1 . 阅读下面的文字,完成小题。
材料一:
魏晋时,文学批评理论兴起,至南朝蔚为大观。《文心雕龙》与《文选》,作为这一时期文体研究的重要成果,对于“上书”之文体定位皆有较为明确的观念。
刘勰《文心雕龙》并未将“上书”立为一类文体。首先,刘勰认为“上书”古已有之,战国时期“言事于王”之文皆承古式而为“上书”,举范雎、李斯之文证之:“范雎之言事,李斯之止逐客,并烦情入机,动言中务,虽批逆鳞,而功成计合,此上书之善说也。”其次,刘勰认为“上书”在秦帝国建立后产生分化,臣僚辅政之“上书”成为“奏”,吏民上书与文士上书诸侯仍为“上书”,与“奏”并行不悖。
在刘勰的观念中,“上书”是一个泛化的概念,不具备明确的文体规定性,不能设为独立的门类;“上书”古今皆有,可散入其他文体中分别讨论,战国时期之“上书”入“论说”,秦汉以后臣僚辅政之“上书”入“章表奏议”。
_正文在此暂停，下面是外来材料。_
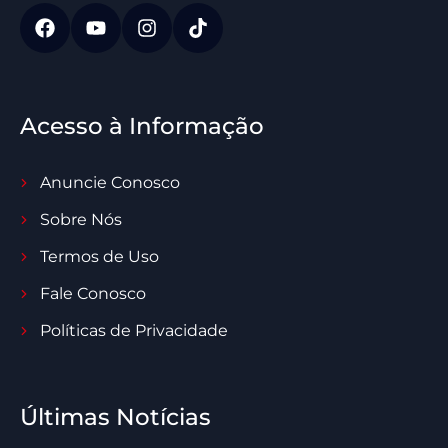
Acesso à Informação
Anuncie Conosco
Sobre Nós
Termos de Uso
Fale Conosco
Políticas de Privacidade
Últimas Notícias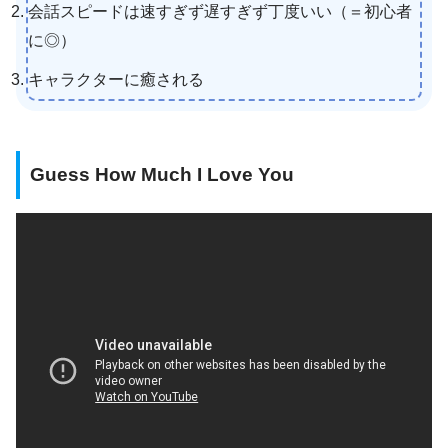
会話スピードは速すぎず遅すぎず丁度いい（＝初心者
に◎）
キャラクターに癒される
Guess How Much I Love You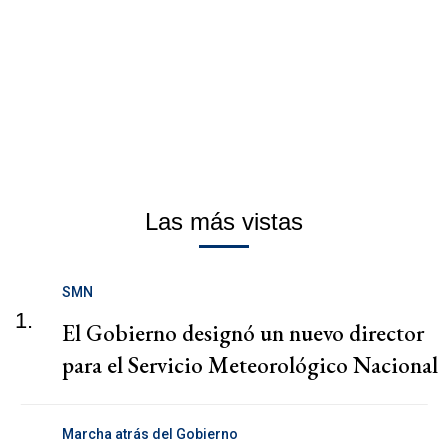
Las más vistas
SMN
1.
El Gobierno designó un nuevo director
para el Servicio Meteorológico Nacional
Marcha atrás del Gobierno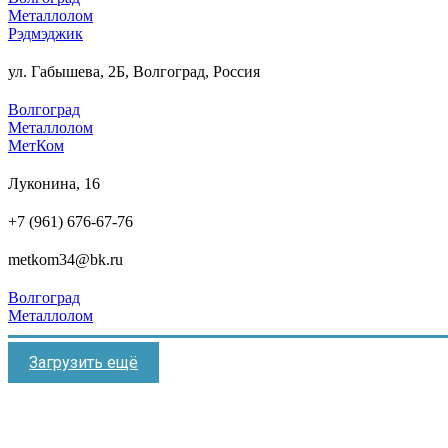
Металлолом
Рэдмэджик
ул. Габышева, 2Б, Волгоград, Россия
Волгоград
Металлолом
МетКом
Луконина, 16
+7 (961) 676-67-76
metkom34@bk.ru
Волгоград
Металлолом
Загрузить ещё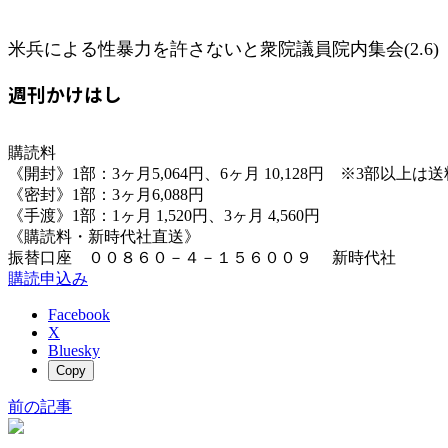
米兵による性暴力を許さないと衆院議員院内集会(2.6)
週刊かけはし
購読料
《開封》1部：3ヶ月5,064円、6ヶ月 10,128円 ※3部以上
《密封》1部：3ヶ月6,088円
《手渡》1部：1ヶ月 1,520円、3ヶ月 4,560円
《購読料・新時代社直送》
振替口座 ００８６０－４－１５６００９ 新時代社
購読申込み
Facebook
X
Bluesky
Copy
前の記事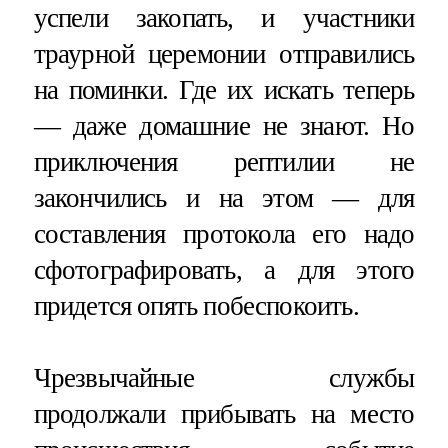
успели закопать, и участники
траурной церемонии отправились
на поминки. Где их искать теперь
— даже домашние не знают. Но
приключения рептилии не
закончились и на этом — для
составления протокола его надо
сфотографировать, а для этого
придется опять побеспокоить.
Чрезвычайные службы
продолжали прибывать на место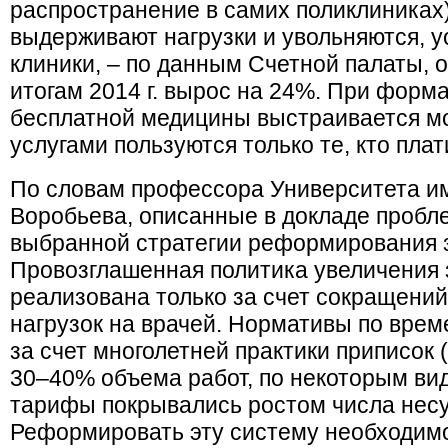
распространение в самих поликлиниках)
выдерживают нагрузки и увольняются, у
клиники, – по данным Счетной палаты, 
итогам 2014 г. вырос на 24%. При фор
бесплатной медицины выстраивается мо
услугами пользуются только те, кто плат
По словам профессора Университета и
Воробьева, описанные в докладе пробл
выбранной стратегии реформирования 
Провозглашенная политика увеличения 
реализована только за счет сокращений,
нагрузок на врачей. Нормативы по врем
за счет многолетней практики приписок
30–40% объема работ, по некоторым вид
тарифы покрывались ростом числа нес
Реформировать эту систему необходим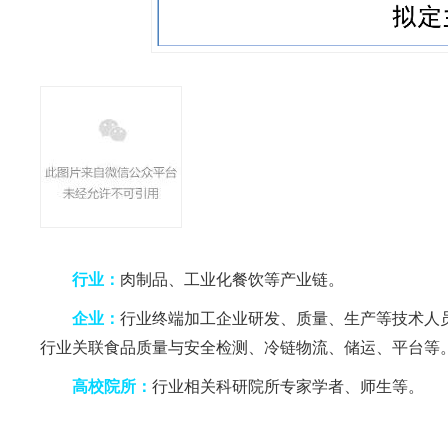
行业
：
肉制品、工业化餐饮等产业链。
企业
：
行业终端加工企业研发、质量、生产等技术人
行业关联食品质量与安全检测、冷链物流、储运、平台等
高校院所
：
行业相关科研院所专家学者、师生等。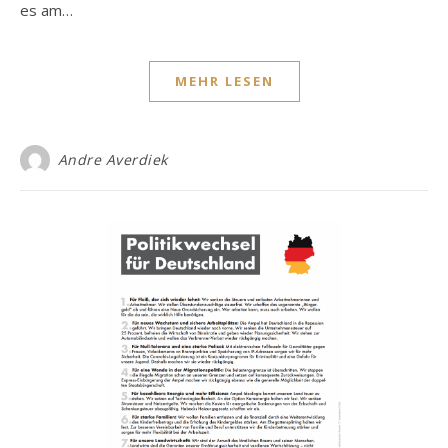
es am…
MEHR LESEN
Andre Averdiek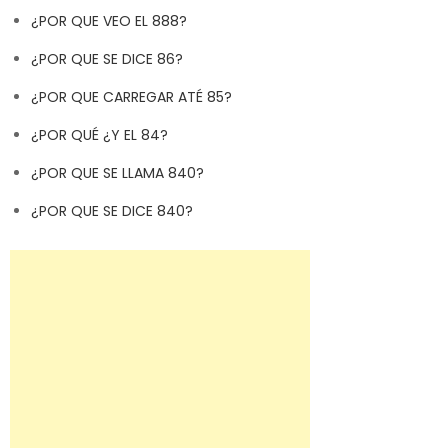
¿POR QUE VEO EL 888?
¿POR QUE SE DICE 86?
¿POR QUE CARREGAR ATÉ 85?
¿POR QUÉ ¿Y EL 84?
¿POR QUE SE LLAMA 840?
¿POR QUE SE DICE 840?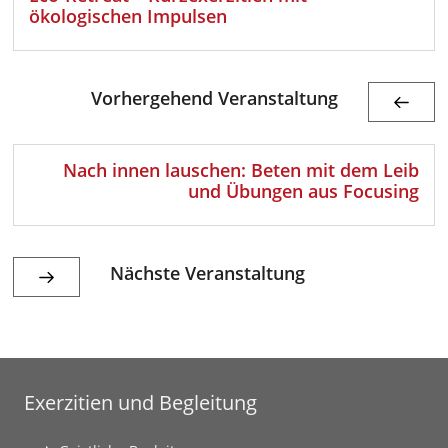
ökologischen Impulsen
Vorhergehend Veranstaltung
Nach innen lauschen: Beten mit dem Leib
und Übungen aus Focusing
Nächste Veranstaltung
Exerzitien und Begleitung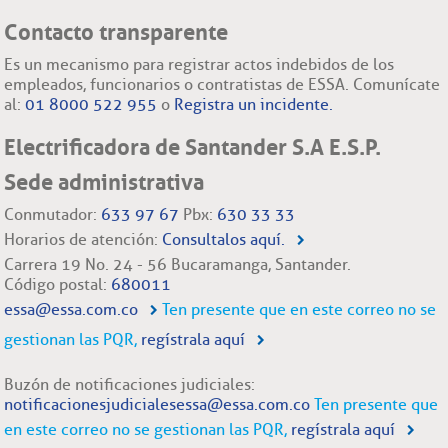
Contacto transparente
Es un mecanismo para registrar actos indebidos de los
empleados, funcionarios o contratistas de ESSA. Comunícate
al:
01 8000 522 955
o
Registra un incidente.
Electrificadora de Santander S.A E.S.P.
Sede administrativa
Conmutador:
633 97 67
Pbx:
630 33 33
Horarios de atención:
Consultalos aquí.
Carrera 19 No. 24 - 56 Bucaramanga, Santander.
Código postal:
680011
essa@essa.com.co
Ten presente que en este correo no se
gestionan las PQR,
regístrala aquí
Buzón de notificaciones judiciales:
notificacionesjudicialesessa@essa.com.co
Ten presente que
en este correo no se gestionan las PQR,
regístrala aquí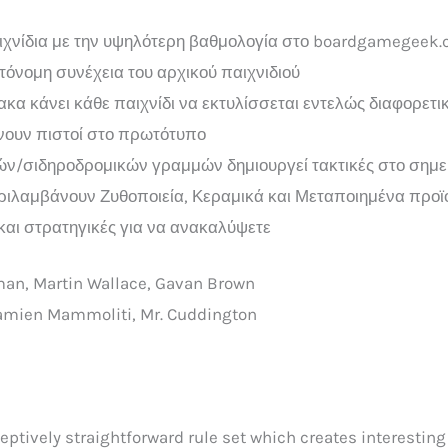
ιχνίδια με την υψηλότερη βαθμολογία στο boardgamegeek
όνομη συνέχεια του αρχικού παιχνιδιού
ακα κάνει κάθε παιχνίδι να εκτυλίσσεται εντελώς διαφορετι
νουν πιστοί στο πρωτότυπο
ν/σιδηροδρομικών γραμμών δημιουργεί τακτικές στο σημείο
εριλαμβάνουν Ζυθοποιεία, Κεραμικά και Μεταποιημένα προϊ
 και στρατηγικές για να ανακαλύψετε
an, Martin Wallace, Gavan Brown
mien Mammoliti, Mr. Cuddington
ptively straightforward rule set which creates interesti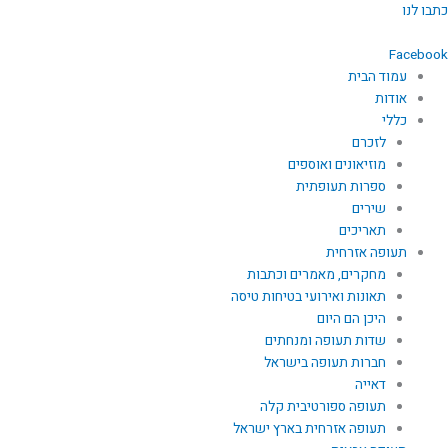
ילוג
כתבו לנו
תוכן
Facebook
עמוד הבית
אודות
כללי
לזכרם
מוזיאונים ואוספים
ספרות תעופתית
שירים
תאריכים
תעופה אזרחית
מחקרים, מאמרים וכתבות
תאונות ואירועי בטיחות טיסה
היכן הם היום
שדות תעופה ומנחתים
חברות תעופה בישראל
דאייה
תעופה ספורטיבית קלה
תעופה אזרחית בארץ ישראל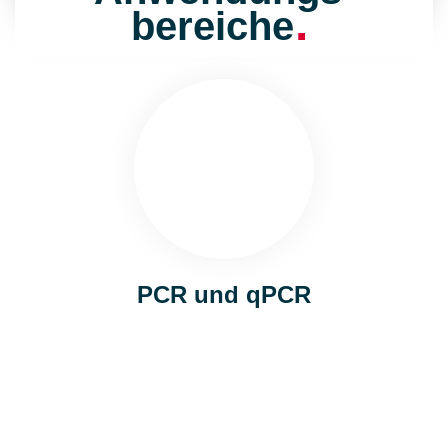
.
bereiche
PCR und qPCR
萧统《文选》立类三十九,“上书”独为一体。《文选》之文体分类往往被后世讥为“碎杂”,但这也正是其特点所在,即尊重历史现象罗列文类而不随意归并。《文选》将“上书”别立一体,系认为“上书”是一个既成事实且富于“沉思”“翰藻”的文体类型,不应被忽视;且“上书”与“表”“启”“牍”等其他文体有明显区别,不应被取代。考察《文选》“上书类”选文,邹阳、枚乘以及江淹的5篇文章皆属上书诸侯之作,李斯《上秦始皇书》作于秦王政十年(前237),其时秦王嬴政尚未称始皇帝,仍为诸侯王,亦属同类。但是,司马相如《上疏谏猎》(一作《上书谏猎》)乃劝谏武帝之作,属于上书君主,为何同入一类?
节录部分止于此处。